Pine Island Glacier once sat on top of the ridge, which slowed the flow of the glacial ice into the sea. In recent decades, though, the glacier thinned and disconnected from the ridge, which allowed the ice to flow more rapidly from land to sea.
The separation from the ridge also let in warmer water "from deep down in the water masses that circulate around Antarctica [that] hasn't been in contact with the ocean surface for a long time," said Christian Schoof of the University of British Columbia in Canada, who was not a part of the team that studied the glacier.
The warm waters can flood over the ridge and into a widening cavity that now extends to an area of about 390 square miles (1,000 square kilometers) under the ice shelf.
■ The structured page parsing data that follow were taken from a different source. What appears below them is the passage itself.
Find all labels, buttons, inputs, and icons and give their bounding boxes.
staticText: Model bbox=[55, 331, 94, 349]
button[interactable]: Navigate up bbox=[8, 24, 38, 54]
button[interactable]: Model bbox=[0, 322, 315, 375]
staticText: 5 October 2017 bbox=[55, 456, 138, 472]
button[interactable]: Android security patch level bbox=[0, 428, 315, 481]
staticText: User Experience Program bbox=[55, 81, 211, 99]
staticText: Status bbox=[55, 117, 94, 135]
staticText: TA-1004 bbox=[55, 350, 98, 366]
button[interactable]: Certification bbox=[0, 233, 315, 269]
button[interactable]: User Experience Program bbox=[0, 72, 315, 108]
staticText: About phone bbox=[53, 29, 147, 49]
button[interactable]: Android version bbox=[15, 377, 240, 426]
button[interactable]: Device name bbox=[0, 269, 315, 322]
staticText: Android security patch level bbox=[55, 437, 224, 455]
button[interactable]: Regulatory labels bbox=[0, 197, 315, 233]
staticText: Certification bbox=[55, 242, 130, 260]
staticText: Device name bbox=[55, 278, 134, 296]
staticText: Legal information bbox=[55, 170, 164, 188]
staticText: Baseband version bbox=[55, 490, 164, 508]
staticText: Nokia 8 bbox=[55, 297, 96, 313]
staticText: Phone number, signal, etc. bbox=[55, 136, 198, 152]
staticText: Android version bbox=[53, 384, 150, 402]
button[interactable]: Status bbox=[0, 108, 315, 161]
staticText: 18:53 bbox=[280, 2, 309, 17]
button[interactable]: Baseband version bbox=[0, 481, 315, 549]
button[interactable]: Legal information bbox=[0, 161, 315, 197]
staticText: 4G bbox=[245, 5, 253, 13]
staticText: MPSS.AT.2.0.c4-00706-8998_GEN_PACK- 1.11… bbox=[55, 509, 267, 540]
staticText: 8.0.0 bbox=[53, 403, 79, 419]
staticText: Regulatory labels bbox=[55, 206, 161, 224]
Those warm waters are causing the bottom of the ice shelf to melt, resulting in continuous thinning and acceleration of the glacier, which could cause more of the ice that is currently on land to melt into the sea and contribute more to sea level rise.
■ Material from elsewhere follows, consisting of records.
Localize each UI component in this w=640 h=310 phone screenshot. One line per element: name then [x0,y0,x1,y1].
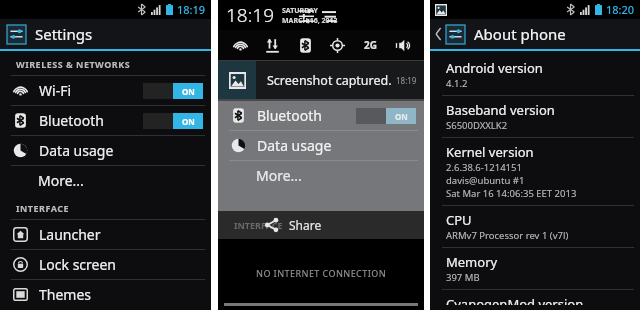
staticText: 18:19 [396,75,417,86]
staticText: About phone [474,24,566,44]
staticText: Memory [446,253,498,271]
button[interactable]: Sound [391,34,413,56]
staticText: More... [38,171,84,190]
button[interactable]: Data usage [0,136,211,165]
button[interactable]: More... [0,166,211,195]
staticText: SATURDAY [282,6,318,16]
button[interactable]: 2G network [359,34,381,56]
button[interactable]: Quick settings [299,8,314,23]
staticText: 397 MB [446,271,480,284]
button[interactable]: Bluetooth [294,34,316,56]
staticText: CyanogenMod version [446,295,584,305]
button[interactable]: Android version [430,54,640,95]
staticText: Sat Mar 16 14:06:35 EET 2013 [446,187,577,200]
staticText: Wi-Fi [39,81,72,100]
staticText: 18:19 [226,2,275,28]
staticText: MARCH 16, 2013 [282,16,338,26]
button[interactable]: ON [143,83,203,99]
button[interactable]: Memory [430,248,640,289]
staticText: INTERFACE [16,202,70,214]
staticText: More... [256,166,302,185]
staticText: 2G [364,38,377,52]
button[interactable]: Lock screen [0,250,211,279]
button[interactable]: Baseband version [430,96,640,137]
staticText: Themes [39,285,92,304]
staticText: Baseband version [446,101,555,119]
staticText: ON [395,111,408,122]
staticText: davis@ubuntu #1 [446,174,525,187]
staticText: Share [289,217,322,233]
staticText: Screenshot captured. [267,72,392,89]
staticText: WIRELESS & NETWORKS [16,58,131,70]
staticText: Data usage [257,136,332,155]
button[interactable]: Share [265,217,322,233]
button[interactable]: Back [430,19,640,49]
button[interactable]: Data [261,34,283,56]
staticText: Bluetooth [39,111,104,130]
staticText: 2.6.38.6-1214151 [446,161,522,174]
staticText: Kernel version [446,143,534,161]
staticText: ON [182,86,195,97]
staticText: INTERFACE [234,219,283,231]
staticText: Settings [35,24,93,44]
staticText: NO INTERNET CONNECTION [256,267,387,279]
button[interactable]: CPU [430,206,640,247]
staticText: 18:19 [177,2,206,17]
button[interactable]: Kernel version [430,138,640,205]
button[interactable]: GPS [326,34,348,56]
button[interactable]: Bluetooth [0,106,211,135]
button[interactable]: Wi-Fi [0,76,211,105]
staticText: ARMv7 Processor rev 1 (v7l) [446,229,569,242]
staticText: S6500DXXLK2 [446,119,508,132]
button[interactable]: Launcher [0,220,211,249]
staticText: ON [182,116,195,127]
staticText: Launcher [39,225,101,244]
staticText: 18:20 [606,2,635,17]
staticText: Android version [446,59,543,77]
staticText: CPU [446,211,472,229]
staticText: 4.1.2 [446,77,468,90]
staticText: Bluetooth [257,106,322,125]
staticText: Lock screen [39,255,117,274]
button[interactable]: Settings [0,19,211,49]
button[interactable]: Wi-Fi [229,34,251,56]
button[interactable]: CyanogenMod version [430,290,640,310]
button[interactable]: Screenshot captured. [218,61,424,99]
button[interactable]: Clear all notifications [322,9,336,23]
button[interactable]: ON [143,113,203,129]
button[interactable]: Themes [0,280,211,309]
staticText: Data usage [39,141,114,160]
Connection to climate change?
What caused the initial separation of the glacier from the ridge is uncertain.
Researchers only began to closely study Pine Island Glacier in the 1990s, so there are no direct observations of the glacier before and during its separation from the ridge. To learn more about that process, scientists will need to use ice cores (long cylinders of ice drilled from glaciers that show the successive layers of ice that formed over the years) and computer modeling to figure exactly what happened, Jenkins said.